Mas será que ainda existe alguma?
Eu tive a minha, que morava
num apartamento modesto, num
bairro modesto, e chegava à sala
passando por uma cortina de
contas bem ordinária, usando
um vestido trespassado -um robe, praticamente, e estampado, é
claro.
O baralho era velho, sebento, e
Jandira -seu nome-, muito
simpática.
Embaralhava as cartas devagar, olhando dentro dos meus
olhos, mandava que cortasse com
a mão esquerda e a primeira coisa que dizia sempre era: "Estou
vendo um homem na sua vida,
mas ele está longe; vocês brigaram?". Elementar: mulher que vai
à cartomante é porque as coisas
não vão bem no quesito amor.
Aí, continuava: "É preciso tomar cuidado com uma mulher
que está te afastando desse homem e quer te fazer mal". Se aparecesse a dama de ouros ou de copas, era uma loura; se de paus ou
de espada, morena.
Cartomante é -era- coisa de
mulher.

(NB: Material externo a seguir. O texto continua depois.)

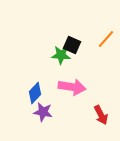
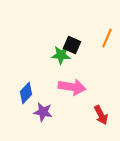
orange line: moved 1 px right, 1 px up; rotated 18 degrees counterclockwise
blue diamond: moved 9 px left
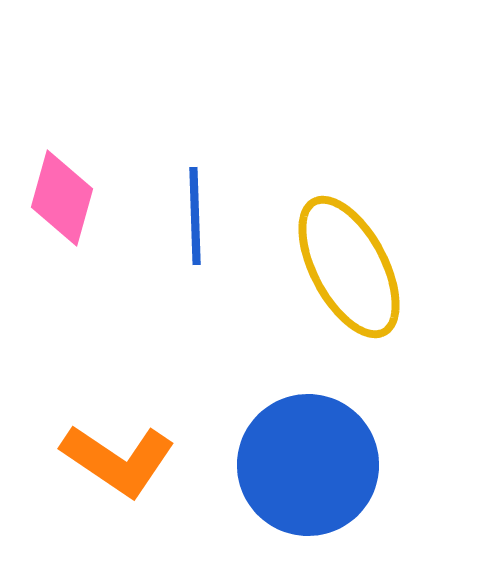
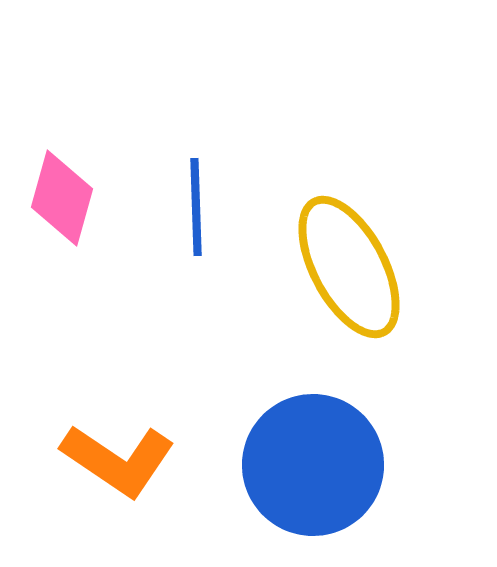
blue line: moved 1 px right, 9 px up
blue circle: moved 5 px right
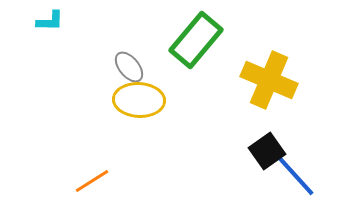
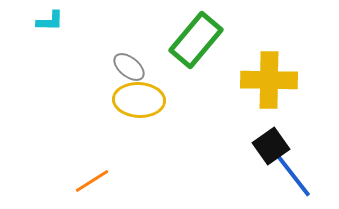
gray ellipse: rotated 12 degrees counterclockwise
yellow cross: rotated 22 degrees counterclockwise
black square: moved 4 px right, 5 px up
blue line: moved 2 px left; rotated 4 degrees clockwise
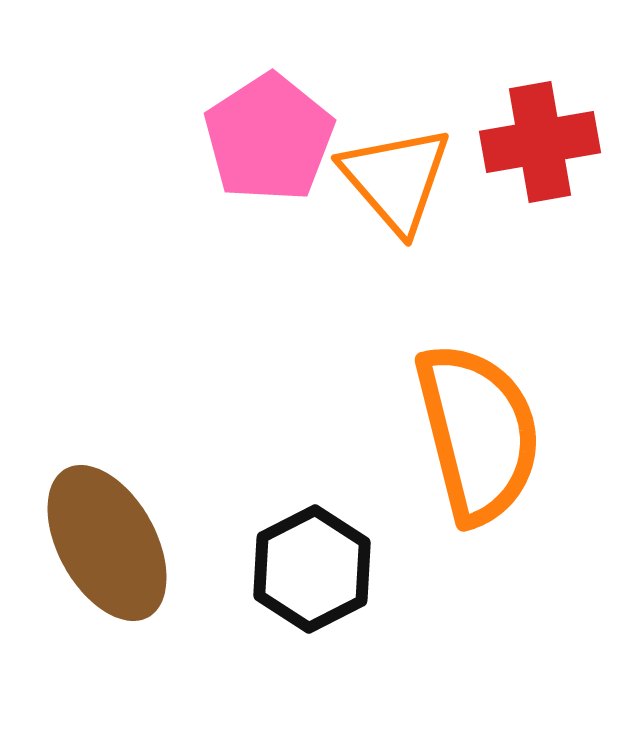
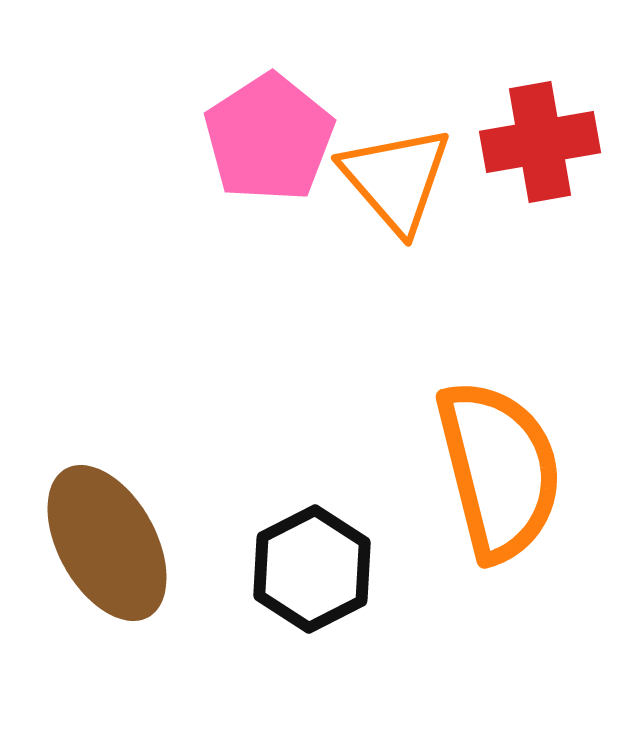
orange semicircle: moved 21 px right, 37 px down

O que todas, de todas as
idades, queriam saber é se o homem que amavam iria voltar. E a
resposta era sempre sim.
No final da consulta, pedia-se
para confirmar as previsões. Jandira embaralhava as cartas de
novo, pedia para cortar e separar
em três montinhos -sempre com
a mão esquerda; depois de um
momento de suspense, dizia que
sim, que ele iria voltar, mas era
preciso tomar cuidado com a tal
mulher. E a gente saía toda feliz.
Quando -e se- ele voltava,
mais uma consulta para contar
tudo -e levando um presente como homenagem à competência
da profissional.
E ainda tinha as simpatias:
uma delas mandava cortar uma
mecha do cabelo do homem amado enquanto ele estivesse dormindo, botar num saquinho feito com
um lenço roubado (dele) e usar
dentro do sutiã durante 15 dias.
Outra era acender duas velas e
colocar bem juntinhas num pratinho com mel. Se fizesse isso todos
os dias, estava garantido um futuro cheio de felicidades para você e o homem amado. Mas atenção: as velas tinham de ser acesas
à meia-noite em ponto, e a simpatia só daria certo se elas queimassem até o fim. Quanta ingenuidade; quanta inocência; como era
bom.
Mas o mundo mudou; vieram
os psicanalistas, os astrólogos, e
ninguém mais acreditou nas cartas; as cartas que -diziam-
não mentem jamais. Com todo o
respeito a dr. Freud, no tempo das
cartomantes, a vida era mais romântica.
Hoje as pessoas olham o passado -o delas e o dos outros- para tentar compreender o presente.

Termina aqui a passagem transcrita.